** To do **
Please state how many lines of the records below contain the word "ArcGIS". Give the number and nothing else.

** Data provided **
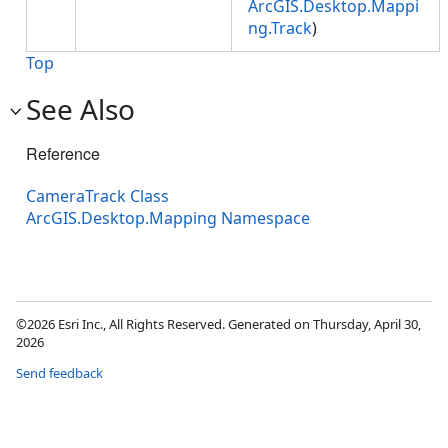
ArcGIS.Desktop.Mappi
ng.Track
)
Top
See Also
Reference
CameraTrack Class
ArcGIS.Desktop.Mapping Namespace
©2026 Esri Inc., All Rights Reserved. Generated on Thursday, April 30,
2026
Send feedback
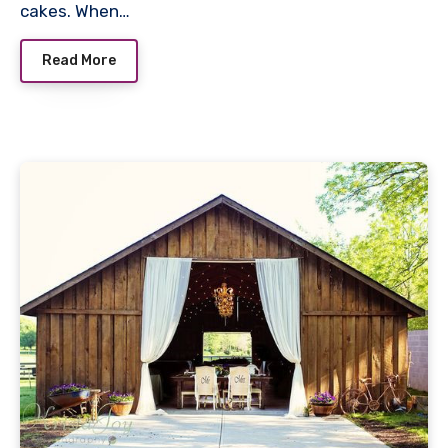
cakes. When…
Read More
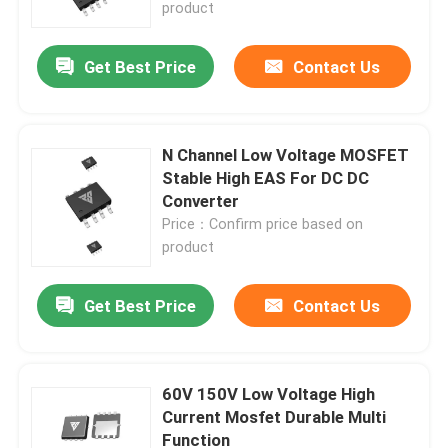
product
Get Best Price
Contact Us
N Channel Low Voltage MOSFET
Stable High EAS For DC DC
Converter
Price：Confirm price based on
product
Get Best Price
Contact Us
Home
Products
60V 150V Low Voltage High
Current Mosfet Durable Multi
Function
About Us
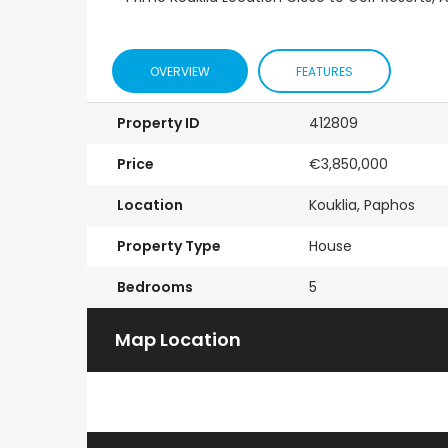
OVERVIEW
FEATURES
Property ID
412809
Price
€3,850,000
Location
Kouklia, Paphos
Property Type
House
Bedrooms
5
Map Location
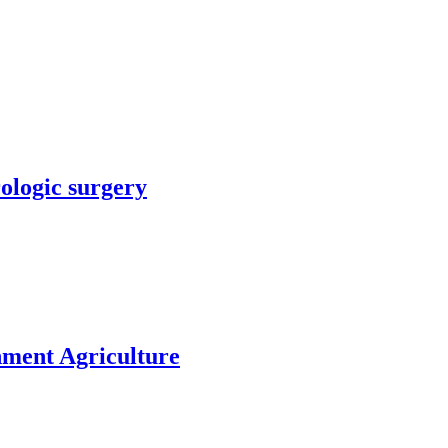
rologic surgery
nment Agriculture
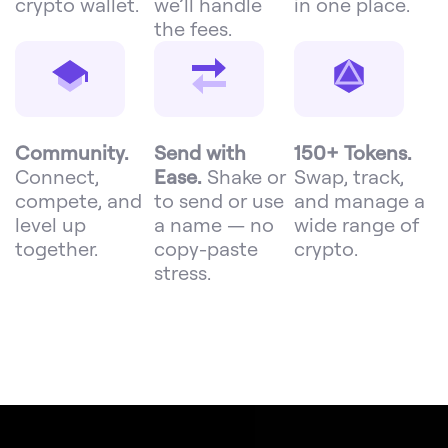
crypto wallet.
we’ll handle
in one place.
the fees.
Community.
Send with
150+ Tokens.
Connect,
Ease.
Shake or
Swap, track,
compete, and
to send or use
and manage a
level up
a name — no
wide range of
together.
copy-paste
crypto.
stress.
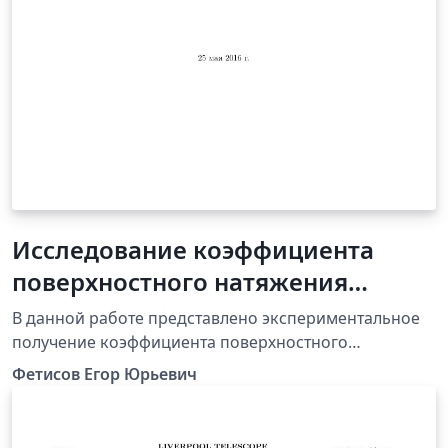
Исследование коэффициента
поверхностного натяжения
разных жидкостей
В данной работе представлено экспериментальное
получение коэффициента поверхностного
натяжения(КПН) жидкости. Также проверяется
Фетисов Егор Юрьевич
зависимость КПН от температуры. Устанавливается
рабочий диапазон установки. В работе приводится
разбор экспериментов проведанных автором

** Your solution **
2